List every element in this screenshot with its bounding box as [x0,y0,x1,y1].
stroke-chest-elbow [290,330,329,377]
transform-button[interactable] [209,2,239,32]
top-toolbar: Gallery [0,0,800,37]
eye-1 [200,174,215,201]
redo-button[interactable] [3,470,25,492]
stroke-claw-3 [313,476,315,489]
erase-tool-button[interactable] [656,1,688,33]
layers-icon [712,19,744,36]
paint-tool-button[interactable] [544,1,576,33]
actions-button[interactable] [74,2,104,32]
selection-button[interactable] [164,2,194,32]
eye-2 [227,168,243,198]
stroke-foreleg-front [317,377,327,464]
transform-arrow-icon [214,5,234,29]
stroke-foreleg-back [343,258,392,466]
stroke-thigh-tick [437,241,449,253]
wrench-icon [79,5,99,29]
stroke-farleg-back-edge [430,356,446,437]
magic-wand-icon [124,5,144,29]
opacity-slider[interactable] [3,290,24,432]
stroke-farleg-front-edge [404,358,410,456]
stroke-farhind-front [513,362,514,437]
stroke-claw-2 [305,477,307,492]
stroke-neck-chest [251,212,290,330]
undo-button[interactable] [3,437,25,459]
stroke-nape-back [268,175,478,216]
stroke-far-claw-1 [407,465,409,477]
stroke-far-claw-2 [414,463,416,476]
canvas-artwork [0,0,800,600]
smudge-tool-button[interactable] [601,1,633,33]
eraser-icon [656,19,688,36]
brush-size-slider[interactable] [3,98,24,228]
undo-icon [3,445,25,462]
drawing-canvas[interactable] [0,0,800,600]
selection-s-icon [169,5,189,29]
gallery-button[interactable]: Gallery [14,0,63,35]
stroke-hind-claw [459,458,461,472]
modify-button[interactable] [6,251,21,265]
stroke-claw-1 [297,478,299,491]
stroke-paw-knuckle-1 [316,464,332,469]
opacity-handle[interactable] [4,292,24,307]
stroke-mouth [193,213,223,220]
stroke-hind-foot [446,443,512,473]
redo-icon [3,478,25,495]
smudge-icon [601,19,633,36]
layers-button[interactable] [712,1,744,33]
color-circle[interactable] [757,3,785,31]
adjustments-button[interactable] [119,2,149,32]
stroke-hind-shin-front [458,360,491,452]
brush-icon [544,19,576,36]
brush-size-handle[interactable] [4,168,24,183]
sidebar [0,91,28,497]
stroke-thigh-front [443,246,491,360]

####

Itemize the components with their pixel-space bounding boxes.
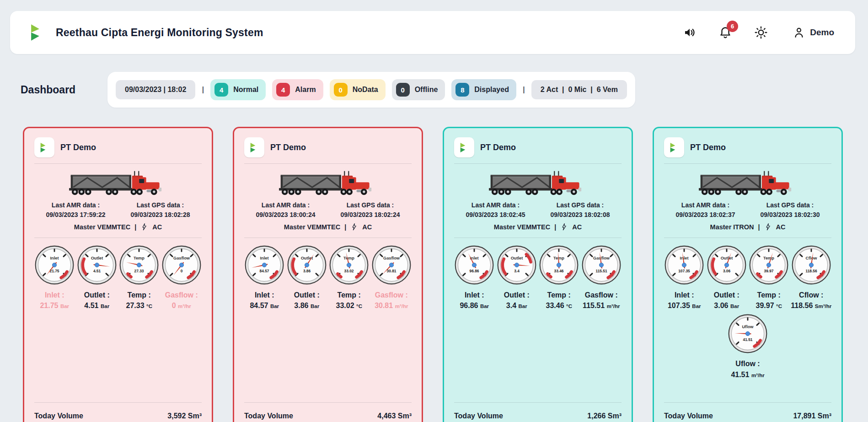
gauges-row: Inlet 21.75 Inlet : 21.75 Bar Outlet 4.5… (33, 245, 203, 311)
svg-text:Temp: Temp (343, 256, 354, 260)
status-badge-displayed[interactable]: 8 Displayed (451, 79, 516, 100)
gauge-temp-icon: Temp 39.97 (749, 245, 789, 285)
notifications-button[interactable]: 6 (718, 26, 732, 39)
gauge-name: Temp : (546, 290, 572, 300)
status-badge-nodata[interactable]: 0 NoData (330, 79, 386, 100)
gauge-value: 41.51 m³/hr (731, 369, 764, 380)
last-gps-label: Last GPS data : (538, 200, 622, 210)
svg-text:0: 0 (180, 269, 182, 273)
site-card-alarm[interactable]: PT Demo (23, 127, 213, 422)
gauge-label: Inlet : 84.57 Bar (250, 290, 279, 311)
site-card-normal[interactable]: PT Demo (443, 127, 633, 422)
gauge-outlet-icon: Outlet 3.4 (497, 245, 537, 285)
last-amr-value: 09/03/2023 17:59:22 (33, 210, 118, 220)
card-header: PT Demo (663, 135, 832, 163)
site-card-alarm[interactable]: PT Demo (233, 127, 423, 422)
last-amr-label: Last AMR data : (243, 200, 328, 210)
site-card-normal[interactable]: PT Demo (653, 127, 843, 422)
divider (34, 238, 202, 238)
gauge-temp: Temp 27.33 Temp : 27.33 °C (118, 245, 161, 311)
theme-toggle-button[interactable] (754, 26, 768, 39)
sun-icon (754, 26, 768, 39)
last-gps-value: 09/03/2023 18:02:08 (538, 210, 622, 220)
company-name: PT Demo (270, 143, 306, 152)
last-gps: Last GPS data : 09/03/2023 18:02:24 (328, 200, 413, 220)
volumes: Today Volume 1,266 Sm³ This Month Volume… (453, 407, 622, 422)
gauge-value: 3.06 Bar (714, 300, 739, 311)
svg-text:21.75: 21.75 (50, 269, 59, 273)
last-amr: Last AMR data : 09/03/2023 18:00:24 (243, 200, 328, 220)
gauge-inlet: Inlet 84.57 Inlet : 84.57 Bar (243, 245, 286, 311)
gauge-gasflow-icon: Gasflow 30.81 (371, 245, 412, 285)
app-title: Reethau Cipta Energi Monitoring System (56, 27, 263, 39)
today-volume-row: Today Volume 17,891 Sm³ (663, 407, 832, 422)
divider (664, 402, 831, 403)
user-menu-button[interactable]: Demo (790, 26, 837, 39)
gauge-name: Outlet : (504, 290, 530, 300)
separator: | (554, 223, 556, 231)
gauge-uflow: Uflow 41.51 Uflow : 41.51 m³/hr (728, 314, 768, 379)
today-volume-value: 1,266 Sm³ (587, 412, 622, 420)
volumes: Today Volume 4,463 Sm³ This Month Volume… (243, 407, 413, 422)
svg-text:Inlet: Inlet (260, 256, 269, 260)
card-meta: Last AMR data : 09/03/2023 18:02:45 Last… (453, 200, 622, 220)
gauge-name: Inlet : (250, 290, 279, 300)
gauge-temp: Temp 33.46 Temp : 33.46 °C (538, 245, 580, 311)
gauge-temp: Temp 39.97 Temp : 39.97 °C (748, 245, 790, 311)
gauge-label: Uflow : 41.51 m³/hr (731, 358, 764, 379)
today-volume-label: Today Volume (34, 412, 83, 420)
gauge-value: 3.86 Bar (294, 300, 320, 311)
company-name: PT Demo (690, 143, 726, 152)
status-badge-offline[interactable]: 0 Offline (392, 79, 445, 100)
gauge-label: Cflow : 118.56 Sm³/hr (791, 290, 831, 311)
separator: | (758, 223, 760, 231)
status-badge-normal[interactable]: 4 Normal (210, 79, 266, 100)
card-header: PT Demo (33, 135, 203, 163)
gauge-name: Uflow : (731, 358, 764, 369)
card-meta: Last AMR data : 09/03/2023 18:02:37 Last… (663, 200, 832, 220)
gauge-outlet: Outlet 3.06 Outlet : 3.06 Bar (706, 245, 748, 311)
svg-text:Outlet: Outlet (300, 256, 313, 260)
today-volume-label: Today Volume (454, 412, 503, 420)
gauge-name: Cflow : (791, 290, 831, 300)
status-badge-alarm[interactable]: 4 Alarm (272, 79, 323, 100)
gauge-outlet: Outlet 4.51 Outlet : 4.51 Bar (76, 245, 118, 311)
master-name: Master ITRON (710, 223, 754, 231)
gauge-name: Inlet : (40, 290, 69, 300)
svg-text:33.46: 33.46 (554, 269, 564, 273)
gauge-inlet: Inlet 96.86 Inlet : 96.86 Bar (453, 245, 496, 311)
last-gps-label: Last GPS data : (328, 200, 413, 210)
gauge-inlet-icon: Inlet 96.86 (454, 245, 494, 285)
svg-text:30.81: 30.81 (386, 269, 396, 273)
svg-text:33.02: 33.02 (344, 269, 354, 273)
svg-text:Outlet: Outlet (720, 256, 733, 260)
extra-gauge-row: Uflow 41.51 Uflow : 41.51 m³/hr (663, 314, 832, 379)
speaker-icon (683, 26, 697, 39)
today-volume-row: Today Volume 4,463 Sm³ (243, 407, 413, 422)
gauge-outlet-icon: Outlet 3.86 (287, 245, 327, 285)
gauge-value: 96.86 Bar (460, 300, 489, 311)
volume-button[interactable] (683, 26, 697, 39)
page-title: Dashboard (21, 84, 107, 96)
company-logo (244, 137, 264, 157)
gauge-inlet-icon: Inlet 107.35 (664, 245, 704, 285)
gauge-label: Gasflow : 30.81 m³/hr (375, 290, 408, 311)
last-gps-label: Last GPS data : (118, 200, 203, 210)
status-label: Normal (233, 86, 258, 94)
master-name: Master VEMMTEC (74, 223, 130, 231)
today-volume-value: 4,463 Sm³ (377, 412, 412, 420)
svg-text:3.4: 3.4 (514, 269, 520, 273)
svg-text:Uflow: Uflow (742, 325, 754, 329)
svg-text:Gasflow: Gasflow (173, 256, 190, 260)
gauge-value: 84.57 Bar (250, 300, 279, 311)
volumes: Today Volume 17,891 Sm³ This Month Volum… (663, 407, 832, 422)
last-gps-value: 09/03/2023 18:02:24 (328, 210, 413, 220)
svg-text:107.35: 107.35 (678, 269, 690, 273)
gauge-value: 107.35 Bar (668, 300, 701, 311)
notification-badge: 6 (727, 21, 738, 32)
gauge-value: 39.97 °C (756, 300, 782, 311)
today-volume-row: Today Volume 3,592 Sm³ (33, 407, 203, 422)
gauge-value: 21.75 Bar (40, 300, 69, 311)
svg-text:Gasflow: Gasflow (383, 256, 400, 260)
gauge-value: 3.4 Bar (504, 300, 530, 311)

####

*Assignment*:
What lines in the material above include "Master"? Copy every one of them.

*Result of this exercise*:
master-name: Master ITRON (710, 223, 754, 231)
master-name: Master VEMMTEC (74, 223, 130, 231)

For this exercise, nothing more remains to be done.